Dos 20 nomes masculinos e femininos mais escolhidos por baianos em 2024, de acordo com a Associação dos Registradores Civis das Pessoas Naturais do Estado da Bahia (Arpen), apenas três têm inspirações bíblicas - Miguel, Noah (derivado de Noé) e Maria (que aparece na lista complementado por Cecília ou Alice).

Na última década, Samantha observa o que pode ser uma tendência. “Tenho visto cada vez mais evangélicos adotando nomes do velho testamento da Bíblia, como Davi, Isaias", exemplifica.
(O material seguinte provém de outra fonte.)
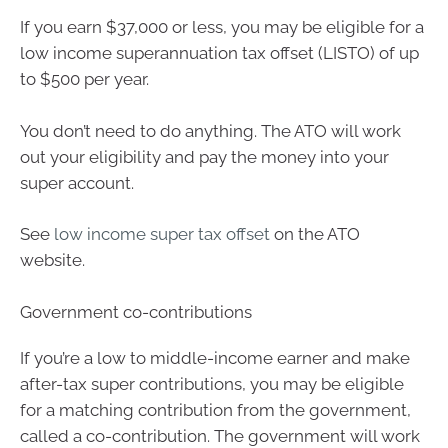
If you earn $37,000 or less, you may be eligible for a
low income superannuation tax offset (LISTO) of up
to $500 per year.
You don’t need to do anything. The ATO will work
out your eligibility and pay the money into your
super account.
See
low income super tax offset
on the ATO
website.
Government co-contributions
If you’re a low to middle-income earner and make
after-tax super contributions, you may be eligible
for a matching contribution from the government,
called a co-contribution. The government will work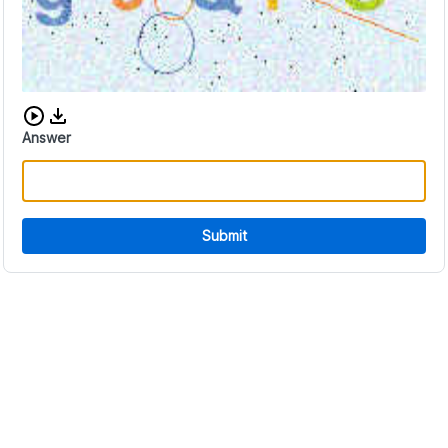
Download audio CAPTCHA
Answer
Submit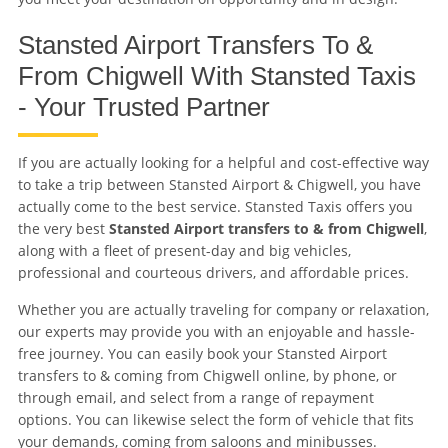
Stansted Airport Transfers To &
From Chigwell With Stansted Taxis
- Your Trusted Partner
If you are actually looking for a helpful and cost-effective way
to take a trip between Stansted Airport & Chigwell, you have
actually come to the best service. Stansted Taxis offers you
the very best
Stansted Airport transfers to & from Chigwell
,
along with a fleet of present-day and big vehicles,
professional and courteous drivers, and affordable prices.
Whether you are actually traveling for company or relaxation,
our experts may provide you with an enjoyable and hassle-
free journey. You can easily book your Stansted Airport
transfers to & coming from Chigwell online, by phone, or
through email, and select from a range of repayment
options. You can likewise select the form of vehicle that fits
your demands, coming from saloons and minibusses.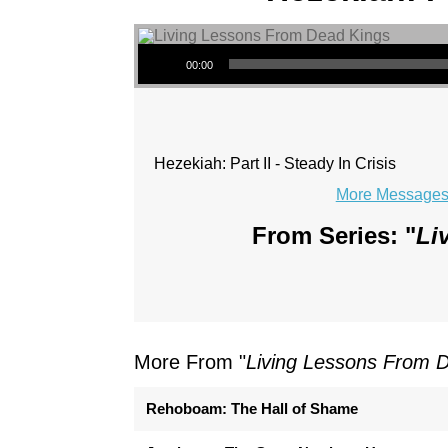
Audio Player
00:00
Hezekiah: Part II - Steady In Crisis
More Messages 
From Series: "
Li
More From "
Living Lessons From 
Rehoboam: The Hall of Shame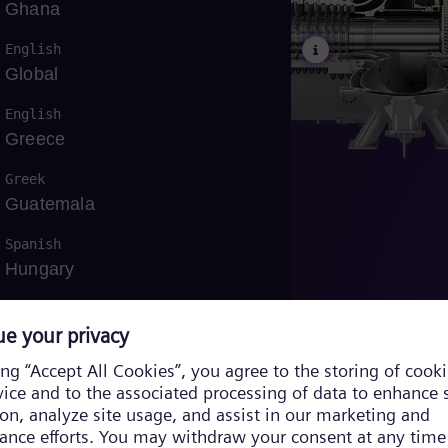
Ghana
English
Global
English
Greece
ng
Greek
Guatemala
Spanish
Hungary
English
/
Hungarian
Indonesia
Bahasa
Iraq
English
/
Arabic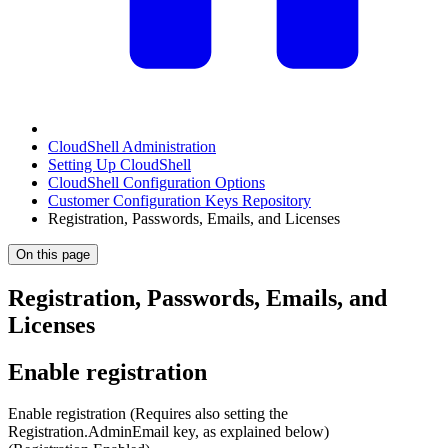
CloudShell Administration
Setting Up CloudShell
CloudShell Configuration Options
Customer Configuration Keys Repository
Registration, Passwords, Emails, and Licenses
On this page
Registration, Passwords, Emails, and
Licenses
Enable registration
Enable registration (Requires also setting the
Registration.AdminEmail key, as explained below)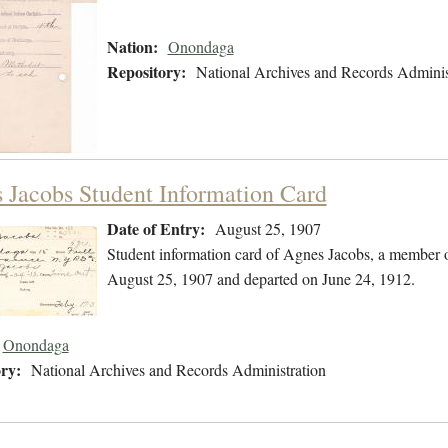
Nation:
Onondaga
Repository:
National Archives and Records Adminis
 Jacobs Student Information Card
Date of Entry:
August 25, 1907
Student information card of Agnes Jacobs, a member 
August 25, 1907 and departed on June 24, 1912.
Onondaga
ry:
National Archives and Records Administration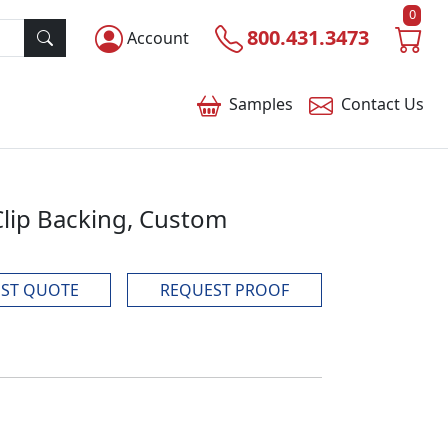
0
800.431.3473
Account
Samples
Contact
Us
 Clip Backing, Custom
ST QUOTE
REQUEST PROOF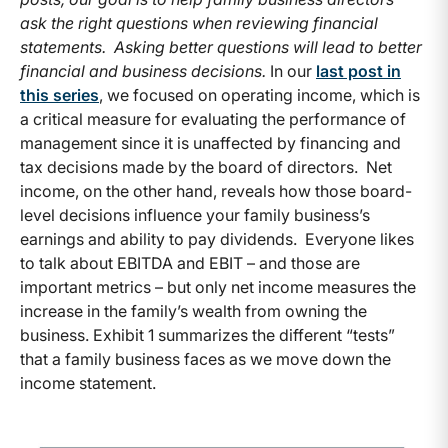
ask the right questions when reviewing financial
statements. Asking better questions will lead to better
financial and business decisions.
In our
last post in
this series
, we focused on operating income, which is
a critical measure for evaluating the performance of
management since it is unaffected by financing and
tax decisions made by the board of directors. Net
income, on the other hand, reveals how those board-
level decisions influence your family business’s
earnings and ability to pay dividends. Everyone likes
to talk about EBITDA and EBIT – and those are
important metrics – but only net income measures the
increase in the family’s wealth from owning the
business. Exhibit 1 summarizes the different “tests”
that a family business faces as we move down the
income statement.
O Instituto Brasileiro de Geografia e Estatística (IBGE) ainda não divulgou os dados do Censo Demográfico de 2022 referentes ao perfil religioso do Brasileiro. Entre 2000 e 2010, o número de evangélicos já tinha saltado de 26 para 43 milhões.

O delegado Jesus vê de perto as mudanças nos nomes antes inspirados no cristianismo. Durante uma viagem a Israel, a esposa dele, Fernanda, prometeu: se engravidasse de um menino, ele seria Jesus; se viesse uma menina, Maria. “Aí ela engravidou de uma menina. Mas Maria virou um nome composto: Maria Eduarda". Na escola, a garota é amiga de outras duas Marias. Na turma, não há nenhum jovem Jesus.